For every line in the material below that holds "Woodland", report the line.

*** Data to examine ***

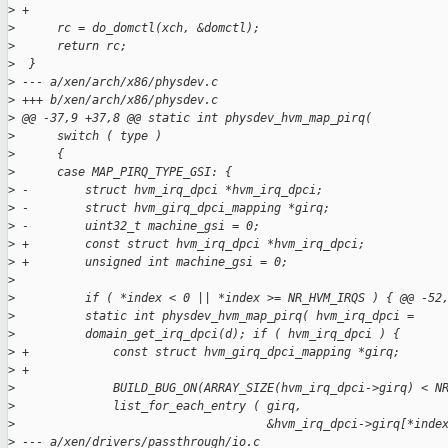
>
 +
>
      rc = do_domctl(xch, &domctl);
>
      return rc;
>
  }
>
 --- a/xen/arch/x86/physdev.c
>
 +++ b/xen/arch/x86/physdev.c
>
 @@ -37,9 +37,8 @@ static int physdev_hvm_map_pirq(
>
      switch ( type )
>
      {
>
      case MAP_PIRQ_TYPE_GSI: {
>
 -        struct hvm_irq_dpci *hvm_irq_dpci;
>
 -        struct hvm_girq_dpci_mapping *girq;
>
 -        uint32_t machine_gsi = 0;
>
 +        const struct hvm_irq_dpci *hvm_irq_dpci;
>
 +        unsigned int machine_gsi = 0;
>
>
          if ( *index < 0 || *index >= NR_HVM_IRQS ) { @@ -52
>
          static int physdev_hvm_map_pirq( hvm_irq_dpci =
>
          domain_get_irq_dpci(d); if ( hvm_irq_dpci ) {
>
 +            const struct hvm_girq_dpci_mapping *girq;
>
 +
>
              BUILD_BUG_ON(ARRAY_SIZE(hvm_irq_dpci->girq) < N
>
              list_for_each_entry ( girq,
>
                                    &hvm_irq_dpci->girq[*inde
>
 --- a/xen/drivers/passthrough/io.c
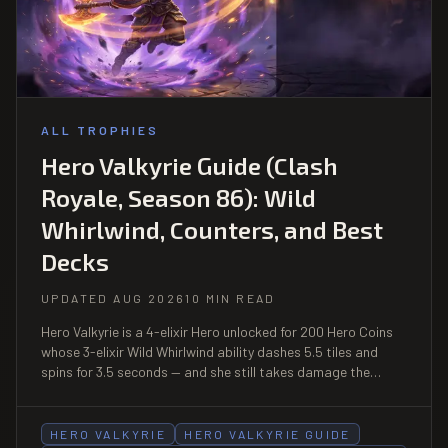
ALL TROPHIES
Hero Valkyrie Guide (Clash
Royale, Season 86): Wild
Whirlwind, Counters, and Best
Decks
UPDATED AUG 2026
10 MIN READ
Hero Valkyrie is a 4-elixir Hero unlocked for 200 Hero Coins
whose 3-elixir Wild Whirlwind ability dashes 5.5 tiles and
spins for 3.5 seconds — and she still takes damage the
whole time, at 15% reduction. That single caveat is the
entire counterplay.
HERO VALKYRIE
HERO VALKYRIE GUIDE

*** End of Data to examine ***
*** Data to examine ***

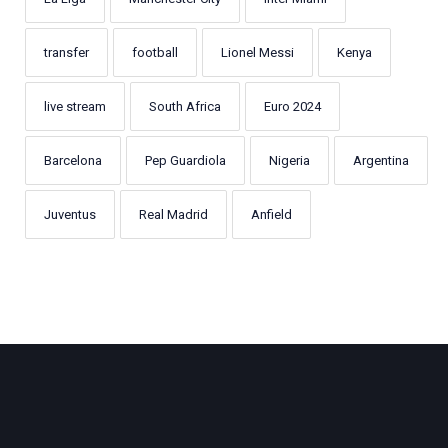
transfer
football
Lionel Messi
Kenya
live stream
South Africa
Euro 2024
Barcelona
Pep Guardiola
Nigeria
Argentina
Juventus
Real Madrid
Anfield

*** End of Data to examine ***
*** Data to examine ***

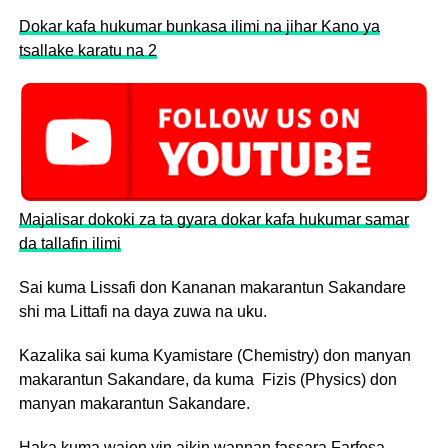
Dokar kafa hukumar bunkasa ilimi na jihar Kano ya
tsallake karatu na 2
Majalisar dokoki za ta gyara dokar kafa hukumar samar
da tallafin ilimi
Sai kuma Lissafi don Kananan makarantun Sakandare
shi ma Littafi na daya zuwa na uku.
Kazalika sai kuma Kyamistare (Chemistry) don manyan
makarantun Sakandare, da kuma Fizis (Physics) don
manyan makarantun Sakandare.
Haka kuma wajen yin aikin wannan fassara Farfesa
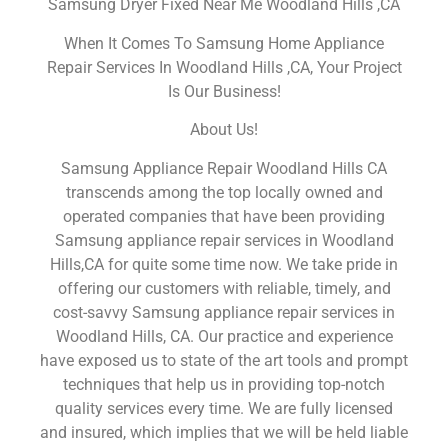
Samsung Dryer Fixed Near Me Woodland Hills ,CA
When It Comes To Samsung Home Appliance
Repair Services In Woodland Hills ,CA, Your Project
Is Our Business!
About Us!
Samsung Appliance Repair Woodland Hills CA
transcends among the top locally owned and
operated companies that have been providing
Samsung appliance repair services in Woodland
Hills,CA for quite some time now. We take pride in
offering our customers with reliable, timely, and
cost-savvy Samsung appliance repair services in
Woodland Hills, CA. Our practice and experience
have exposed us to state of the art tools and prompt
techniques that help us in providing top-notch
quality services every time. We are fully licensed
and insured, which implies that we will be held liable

*** End of Data to examine ***

## Finished exercise
Samsung Dryer Fixed Near Me Woodland Hills ,CA
Repair Services In Woodland Hills ,CA, Your Project
Samsung Appliance Repair Woodland Hills CA
Samsung appliance repair services in Woodland
Woodland Hills, CA. Our practice and experience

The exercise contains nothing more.